**** Given data

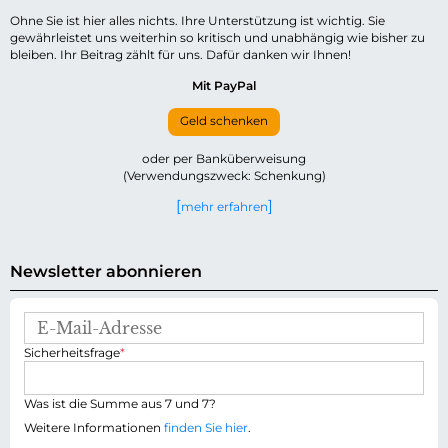
Ohne Sie ist hier alles nichts. Ihre Unterstützung ist wichtig. Sie
gewährleistet uns weiterhin so kritisch und unabhängig wie bisher zu
bleiben. Ihr Beitrag zählt für uns. Dafür danken wir Ihnen!
Mit PayPal
Geld schenken
oder per Banküberweisung
(Verwendungszweck: Schenkung)
mehr erfahren
Newsletter abonnieren
E
-
P
Sicherheitsfrage
*
M
f
a
l
i
i
Was ist die Summe aus 7 und 7?
l
c
-
Weitere Informationen
finden Sie hier
.
h
A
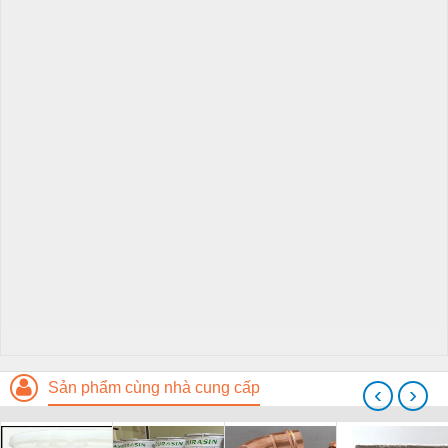
Sản phẩm cùng nhà cung cấp
‹
›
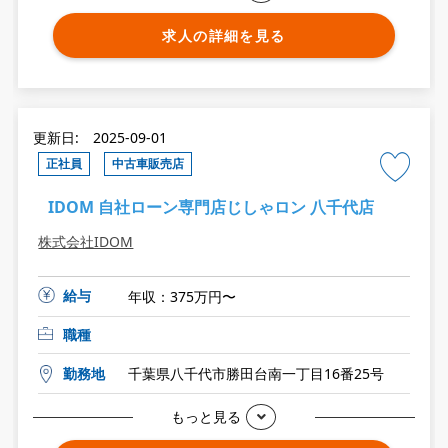
求人の詳細を見る
更新日: 2025-09-01
正社員
中古車販売店
IDOM 自社ローン専門店じしゃロン 八千代店
株式会社IDOM
給与
年収：375万円〜
職種
勤務地
千葉県八千代市勝田台南一丁目16番25号
もっと見る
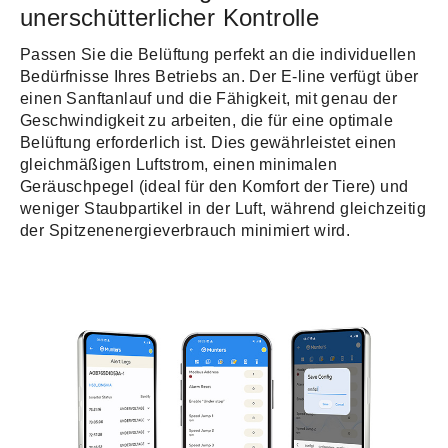
unerschütterlicher Kontrolle
Passen Sie die Belüftung perfekt an die individuellen
Bedürfnisse Ihres Betriebs an. Der E-line verfügt über
einen Sanftanlauf und die Fähigkeit, mit genau der
Geschwindigkeit zu arbeiten, die für eine optimale
Belüftung erforderlich ist. Dies gewährleistet einen
gleichmäßigen Luftstrom, einen minimalen
Geräuschpegel (ideal für den Komfort der Tiere) und
weniger Staubpartikel in der Luft, während gleichzeitig
der Spitzenenergieverbrauch minimiert wird.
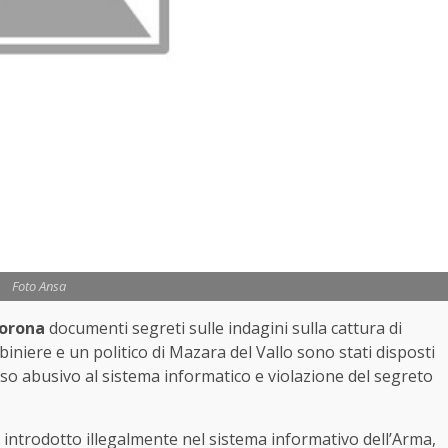
Foto Ansa
Corona
documenti segreti sulle indagini sulla cattura di
biniere e un politico di Mazara del Vallo sono stati disposti
ccesso abusivo al sistema informatico e violazione del segreto
è introdotto illegalmente nel sistema informativo dell’Arma,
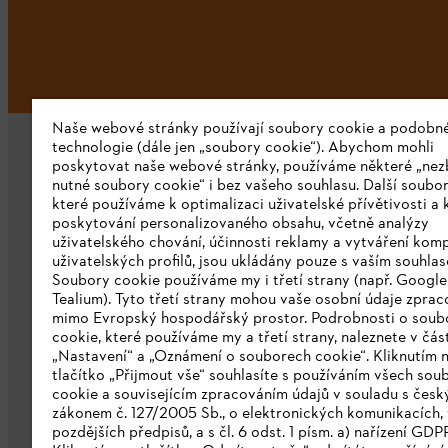
Naše webové stránky používají soubory cookie a podobn
technologie (dále jen „soubory cookie“). Abychom mohli
poskytovat naše webové stránky, používáme některé „nez
nutné soubory cookie“ i bez vašeho souhlasu. Další soubor
které používáme k optimalizaci uživatelské přívětivosti a 
poskytování personalizovaného obsahu, včetně analýzy
uživatelského chování, účinnosti reklamy a vytváření kom
Společnost
uživatelských profilů, jsou ukládány pouze s vaším souhla
Soubory cookie používáme my i třetí strany (např. Googl
O nás
Tealium). Tyto třetí strany mohou vaše osobní údaje zpra
mimo Evropský hospodářský prostor. Podrobnosti o soub
Stáhnout katalog
cookie, které používáme my a třetí strany, naleznete v čás
„Nastavení“ a „Oznámení o souborech cookie“. Kliknutím 
Oznamovací systém STIHL
tlačítko „Přijmout vše“ souhlasíte s používáním všech sou
cookie a souvisejícím zpracováním údajů v souladu s čes
zákonem č. 127/2005 Sb., o elektronických komunikacích, 
pozdějších předpisů, a s čl. 6 odst. 1 písm. a) nařízení GDP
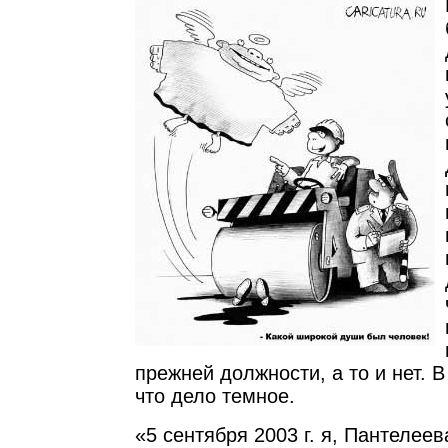
прежней должности, а то и нет. 
что дело темное.
«5 сентября 2003 г. я, Пантелее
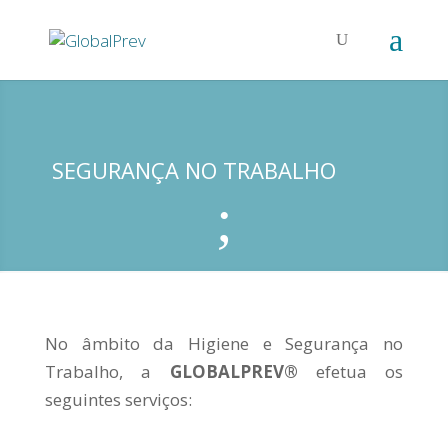
SEGURANÇA NO TRABALHO
;
No âmbito da Higiene e Segurança no
Trabalho, a
GLOBALPREV®
efetua os
seguintes serviços:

********

- **Task to complete**
Where a line above contains the string "používáme", copy that line.

- **Task output**
poskytovat naše webové stránky, používáme některé „nez
které používáme k optimalizaci uživatelské přívětivosti a 
Soubory cookie používáme my i třetí strany (např. Googl
cookie, které používáme my a třetí strany, naleznete v čás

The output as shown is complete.